Instável

O Miguel já começou a fazer fotografias. Embora ele saiba o valor da contenção, temo sempre que o simples click da máquina seja um factor de distracção para os actores — obviamente, engano-me na minha histeria sem ruídos (além do mais, o ruído faz parte do trabalho, integra-o e, por assim dizer, expõe-no na sua sempre fascinante impureza). Gosto particularmente desta, do seu (des)equilíbrio.

Lentamente

O pressentimento do espaço desenha novos gestos nos gestos dos actores. Daí que o projecto do cenário introduza novos e, por vezes, desconcertantes elementos nos ensaios: uma cadeira no lugar de uma cadeira, um banco no lugar de uma mesa, um qualquer vazio a simular outro vazio. Lentamente (gosta da lentidão...), os actores vão começando a representar em função de uma cenografia que ainda não está lá mas que, por assim dizer, se pressente no movimento dos corpos. Antes mesmo de uma qualquer parede erguida, sabemos que haverá uma espécie de caixa de ressonância — em sentido duplo: transfigurará o som e fará com que as palavras sejam relançadas para os actores, interrogando os próprios modos de dizer e fazer.

Quantas maneiras há de dizer um "sim"? E um "não"? Como é que se diz "vai-te foder"?

Lá fora

Quase sempre, quando uma personagem olha para fora do cenário em que a descobrimos, pressentimos que não sabemos tudo sobre ela (Myriem Roussel, em Eu Vos Saúdo, Maria, 1985, de Jean-Luc Godard) — e queremos saber mais.

Cenografando

Converso com João Mendes Ribeiro sobre o cenário. Provavelmente, um cenário é menos um espaço para representar e mais a primeira personagem de uma representação. Não se trata apenas de "colocar" as personagens numa divisão, seja ela qual for, mas de encontrar uma paisagem que, sendo exterior, revele muitos interiores. Com janelas ou sem janelas.

Defesa e cinema

O "filme de Verão" segundo Mamet (*):

(...) The summer film is, first and last, a display of mercantile triumph--it is a display of technology. Its attraction rests not on our desire for drama (the purpose of art being to conceal art) but on our desire for self-congratulation--on the display of technology per se. Now the highest achievement of American postindustrial achievement, the last best claim for American preeminence, is our technology. It is most handily displayed in the Defense Department and in the movies. In both we see the most shockingly novel rendition of the human capacity for elaboration. (...)
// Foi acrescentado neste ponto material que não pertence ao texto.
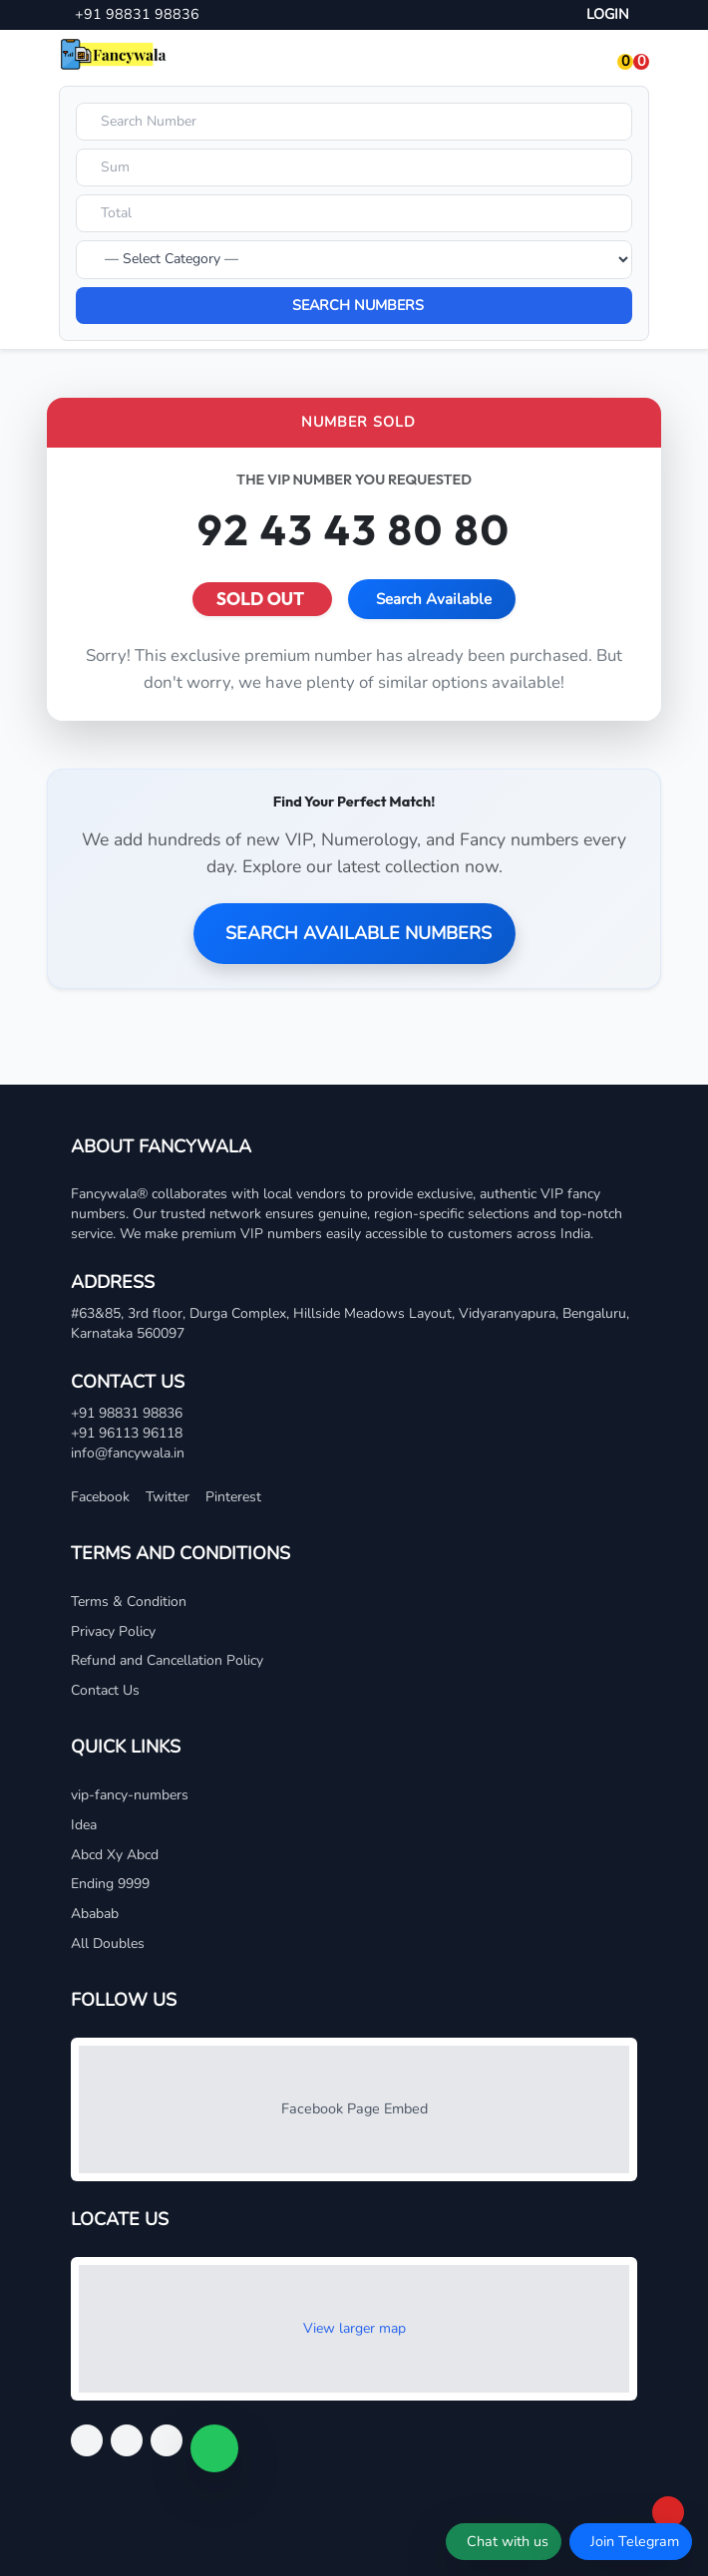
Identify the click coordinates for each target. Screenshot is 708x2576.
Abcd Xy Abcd (115, 1854)
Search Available (434, 599)
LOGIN (607, 14)
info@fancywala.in (127, 1453)
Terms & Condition (128, 1601)
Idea (84, 1824)
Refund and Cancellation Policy (167, 1660)
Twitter (167, 1496)
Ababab (95, 1913)
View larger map (354, 2328)
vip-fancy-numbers (129, 1794)
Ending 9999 (110, 1883)
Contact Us (105, 1690)
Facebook (100, 1496)
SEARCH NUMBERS (358, 305)
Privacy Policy (113, 1631)
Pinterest (233, 1496)
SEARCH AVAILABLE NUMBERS (358, 933)
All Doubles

* Publicado na revista de Francis Ford Coppola, Zoetrope All-Story (vol. 3, nº 1, Primavera 1999)

Corpo a corpo

O cenário como corpo que faz corpo com o corpo da personagem (aliás, do actor/actriz): Shirley McLaine em Irma la Douce (1963), de Billy Wilder — cenografia de Alexander Trauner.

Cenário?

O que é um cenário?
Um espaço para inscrever uma acção?
Ou uma acção que se dissolve num espaço?
Velha questão "académica": a "forma" e o "conteúdo". Privilegiar a forma ou explicitar o conteúdo?

Álbum de família (6)

Roland Barthes e a mãe
in "Roland Barthes par Roland Barthes"
(Seuil / Paris, 1975)

O engasgamento

Leio-lhes estas linhas:
A fala é irreversível, é essa a sua fatalidade. O que foi dito não se pode emendar, salvo se for aumentado: corrigir é, aqui, estranhamente, acrescentar. Ao falar, nunca posso apagar, safar, anular; tudo o que posso fazer é dizer «anulo, apago, rectifico», em suma, falar uma vez mais. A esta singular anulação por acrescentamento chamarei «engasgamento». O engasgamento é uma mensagem duas vezes falhada: por um lado, compreende-se mal; mas, por outro, com esforço, apesar de tudo compreende-se. Ele não está verdadeiramente nem na língua nem fora dela: é um ruído de linguagem comparável à sequência de golpes pelos quais um motor dá a entender que está mal de saúde: é este precisamente o sentido da falha do motor, sinal sonoro de um revés que se perfila no funcionamento do objecto. O engasgamento (do motor ou do sujeito) é em suma um medo: tenho medo de que a máquina possa vir a parar.